A Receita Federal não pode aplicar a pena de perdimento apenas com base no mero decurso do prazo de permanência das mercadorias nos recintos aduaneiros. Antes, deve demonstrar a intenção do agente importador em abandonar, efetivamente, a mercadoria na alfândega.

Por isso, a 2ª Turma do Tribunal Regional Federal da 4ª Região (TRF-4) confirmou sentença que, na prática, anulou a pena de perdimento de uma carga de medidores de combustível para caminhões Scania, importada pela Bruning Tecnometal S/A, empresa sediada em Panambi (RS).

No curso do processo, o fisco ‘‘batia na tecla’’ de que a empresa pediu a prorrogação do regime especial de entreposto aduaneiro após o encerramento do prazo deferido pelo fisco – o que é verdade –, mas não configura abandono de mercadoria numa época de pandemia de Covid-19.

O relator da apelação no TRF-4, desembargador Eduardo Vandré Lema Garcia, afirmou que o importador se manifestou dentro do prazo de 45 dias previsto no artigo 409 do Decreto 6.759/2009, requerendo a manutenção no regime de entreposto, o que impede o reconhecimento de seu ‘‘ânimo de renúncia’’ aos bens. Logo, ficou evidente a ilegalidade da conduta da autoridade fiscal.

‘‘Consigno, ademais, que não há na legislação aduaneira previsão expressa a respeito do prazo para o pedido de manutenção no Regime de Entreposto Aduaneiro, sendo adequada a utilização, por analogia, do prazo do art. 409 do Decreto nº 6.759/2009, devidamente observado pela parte impetrante’’, fulminou no acórdão, desacolhendo a apelação do fisco.

Mandado de segurança

Segundo os autos, em 15 de abril de 2019, a empresa pediu e obteve a admissão no regime de entreposto aduaneiro na importação referente à Declaração de Importação – DI 19/0670209-0. O regime está previsto no artigo 9º do Decreto-Lei 1.455/1976 – regulamentado pelo artigo 404 do Regulamento Aduaneiro (Decreto 6.759/2009).

De acordo com o artigo 408 do Regulamento, a mercadoria poderá permanecer no regime de entreposto pelo prazo de até um ano, prorrogável por período não superior, no total, a dois anos, contados da data do desembaraço aduaneiro de admissão.

Após o término da vigência do regime especial, a empresa requereu à Receita, no dia 11 de maio de 2020, a prorrogação do regime de entreposto por mais um ano.
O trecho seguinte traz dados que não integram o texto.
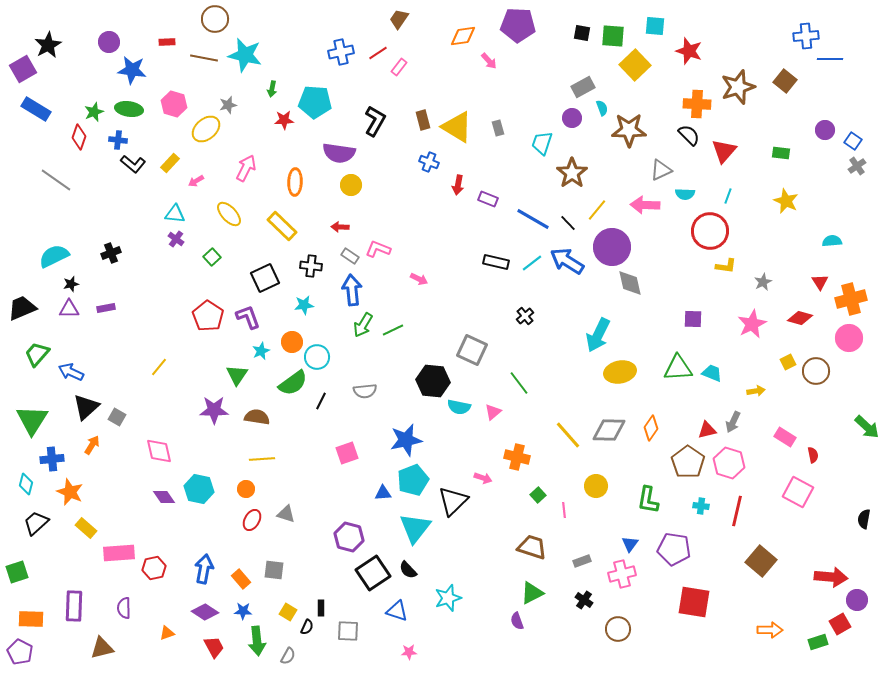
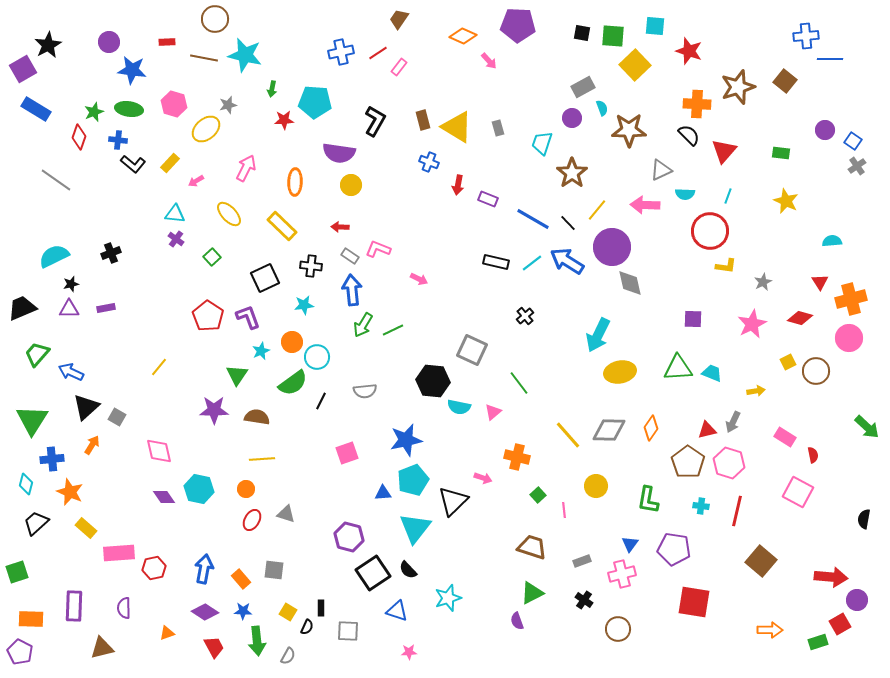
orange diamond at (463, 36): rotated 32 degrees clockwise
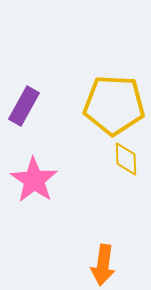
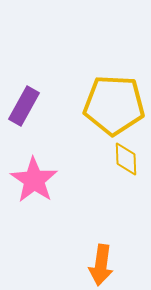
orange arrow: moved 2 px left
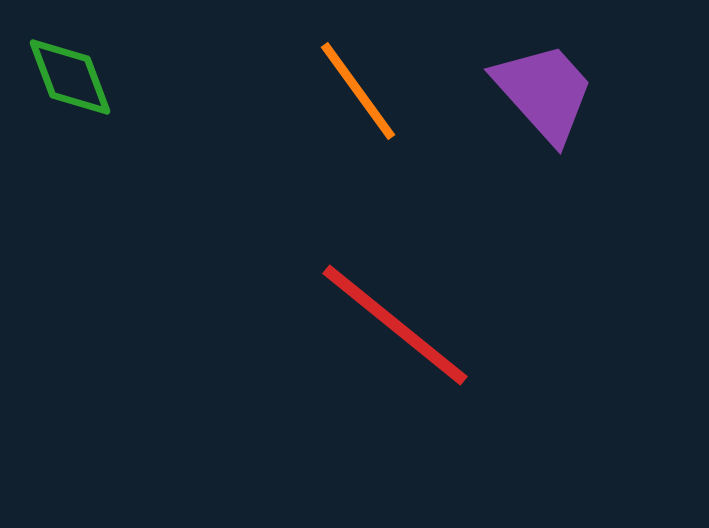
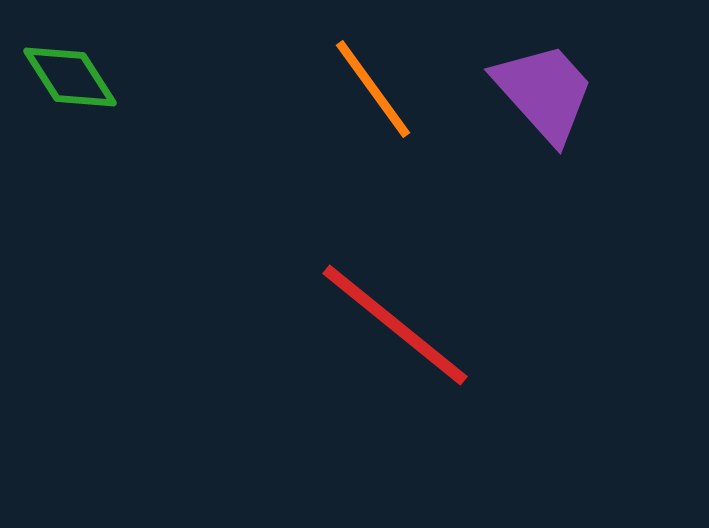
green diamond: rotated 12 degrees counterclockwise
orange line: moved 15 px right, 2 px up
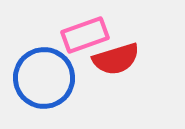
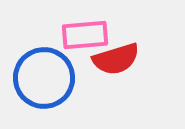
pink rectangle: rotated 15 degrees clockwise
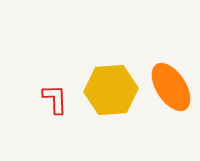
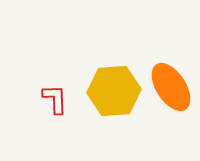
yellow hexagon: moved 3 px right, 1 px down
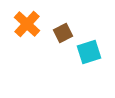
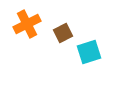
orange cross: rotated 20 degrees clockwise
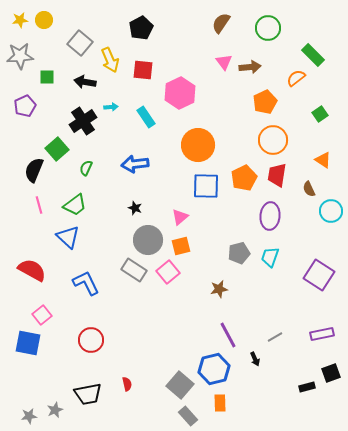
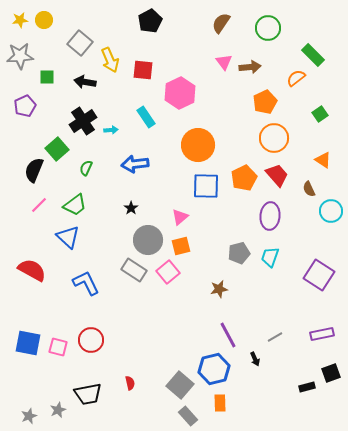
black pentagon at (141, 28): moved 9 px right, 7 px up
cyan arrow at (111, 107): moved 23 px down
orange circle at (273, 140): moved 1 px right, 2 px up
red trapezoid at (277, 175): rotated 130 degrees clockwise
pink line at (39, 205): rotated 60 degrees clockwise
black star at (135, 208): moved 4 px left; rotated 16 degrees clockwise
pink square at (42, 315): moved 16 px right, 32 px down; rotated 36 degrees counterclockwise
red semicircle at (127, 384): moved 3 px right, 1 px up
gray star at (55, 410): moved 3 px right
gray star at (29, 416): rotated 14 degrees counterclockwise
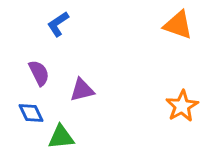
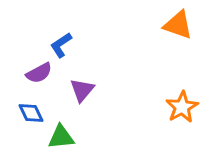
blue L-shape: moved 3 px right, 21 px down
purple semicircle: rotated 88 degrees clockwise
purple triangle: rotated 36 degrees counterclockwise
orange star: moved 1 px down
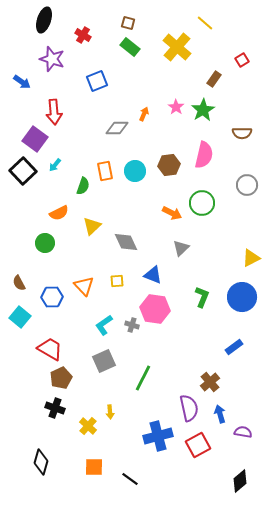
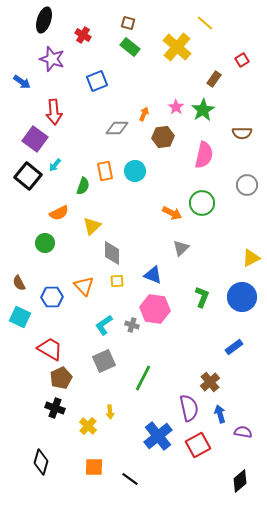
brown hexagon at (169, 165): moved 6 px left, 28 px up
black square at (23, 171): moved 5 px right, 5 px down; rotated 8 degrees counterclockwise
gray diamond at (126, 242): moved 14 px left, 11 px down; rotated 25 degrees clockwise
cyan square at (20, 317): rotated 15 degrees counterclockwise
blue cross at (158, 436): rotated 24 degrees counterclockwise
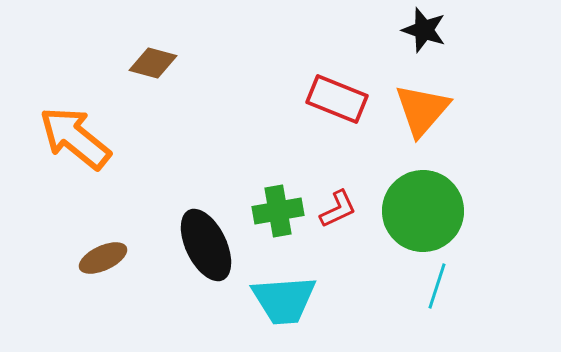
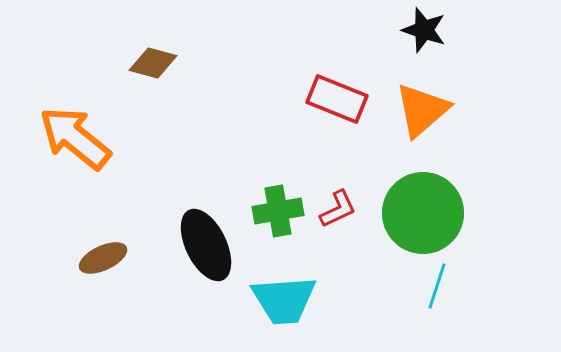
orange triangle: rotated 8 degrees clockwise
green circle: moved 2 px down
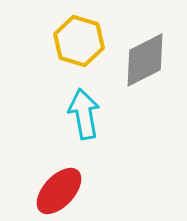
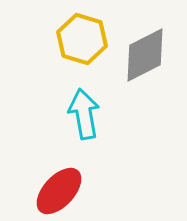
yellow hexagon: moved 3 px right, 2 px up
gray diamond: moved 5 px up
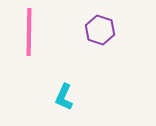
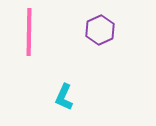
purple hexagon: rotated 16 degrees clockwise
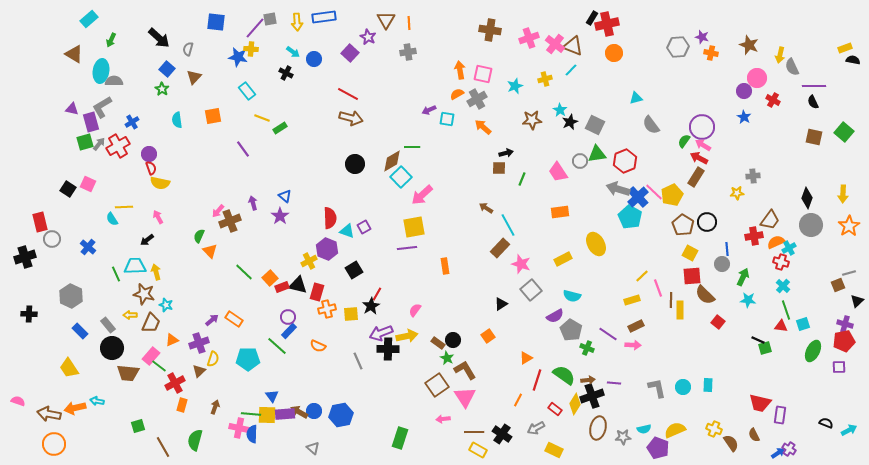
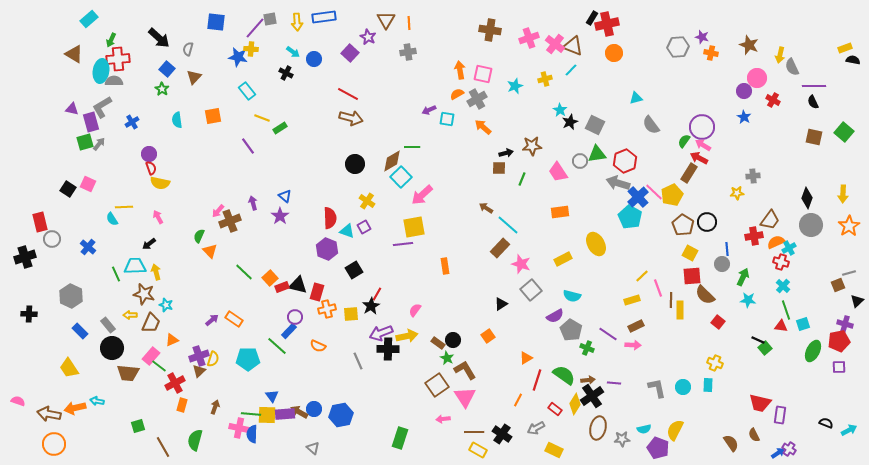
brown star at (532, 120): moved 26 px down
red cross at (118, 146): moved 87 px up; rotated 25 degrees clockwise
purple line at (243, 149): moved 5 px right, 3 px up
brown rectangle at (696, 177): moved 7 px left, 4 px up
gray arrow at (618, 189): moved 6 px up
cyan line at (508, 225): rotated 20 degrees counterclockwise
black arrow at (147, 240): moved 2 px right, 4 px down
purple line at (407, 248): moved 4 px left, 4 px up
yellow cross at (309, 261): moved 58 px right, 60 px up; rotated 28 degrees counterclockwise
purple circle at (288, 317): moved 7 px right
red pentagon at (844, 341): moved 5 px left
purple cross at (199, 343): moved 13 px down
green square at (765, 348): rotated 24 degrees counterclockwise
black cross at (592, 396): rotated 15 degrees counterclockwise
blue circle at (314, 411): moved 2 px up
yellow cross at (714, 429): moved 1 px right, 66 px up
yellow semicircle at (675, 430): rotated 40 degrees counterclockwise
gray star at (623, 437): moved 1 px left, 2 px down
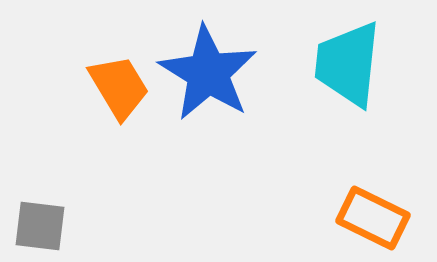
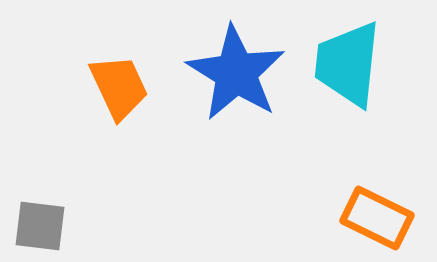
blue star: moved 28 px right
orange trapezoid: rotated 6 degrees clockwise
orange rectangle: moved 4 px right
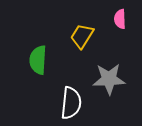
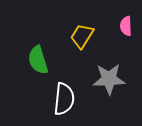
pink semicircle: moved 6 px right, 7 px down
green semicircle: rotated 20 degrees counterclockwise
white semicircle: moved 7 px left, 4 px up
Para tanto, alegou dificuldades financeiras relacionadas à pandemia causada pela Covid-19. O fisco, entretanto, indeferiu o pedido do importador, já que apresentado após o fim da vigência do regime – decisão que restou mantida em sede de recurso administrativo.

Ato contínuo, em 8 de julho de 2020, a Receita Federal procedeu à lavratura do auto de infração e termo de apreensão e guarda fiscal, destinados à aplicação da pena de perdimento. Fundamento administrativo: abandono das mercadorias armazenadas em recinto alfandegado, não desembaraçadas pelo contribuinte, no prazo de 45 dias.

Contra esta decisão, a Bruning Tecnometal S/A impetrou mandado de segurança em face da autoridade fiscal na alfândega. O juízo da 14ª Vara Federal de Porto Alegre, em análise de mérito, reafirmou a concessão da segurança para: anular a decisão administrativa que indeferiu a prorrogação do regime aduaneiro especial e o auto de infração e termo de apreensão e guarda fiscal contidos nos autos do processo administrativo.

Indeferimento ilegal

O juiz federal Fábio Soares Pereira – embora admitindo que o pedido não foi feito dentro do prazo – considerou ilegal o indeferimento da prorrogação, pois o fisco não demonstrou que houve intenção de abandono da mercadoria. Tanto que, ainda dentro do prazo de 45 dias (prazo legal para dar destinação às mercadorias entrepostadas), o importador formulou requerimento de prorrogação do regime.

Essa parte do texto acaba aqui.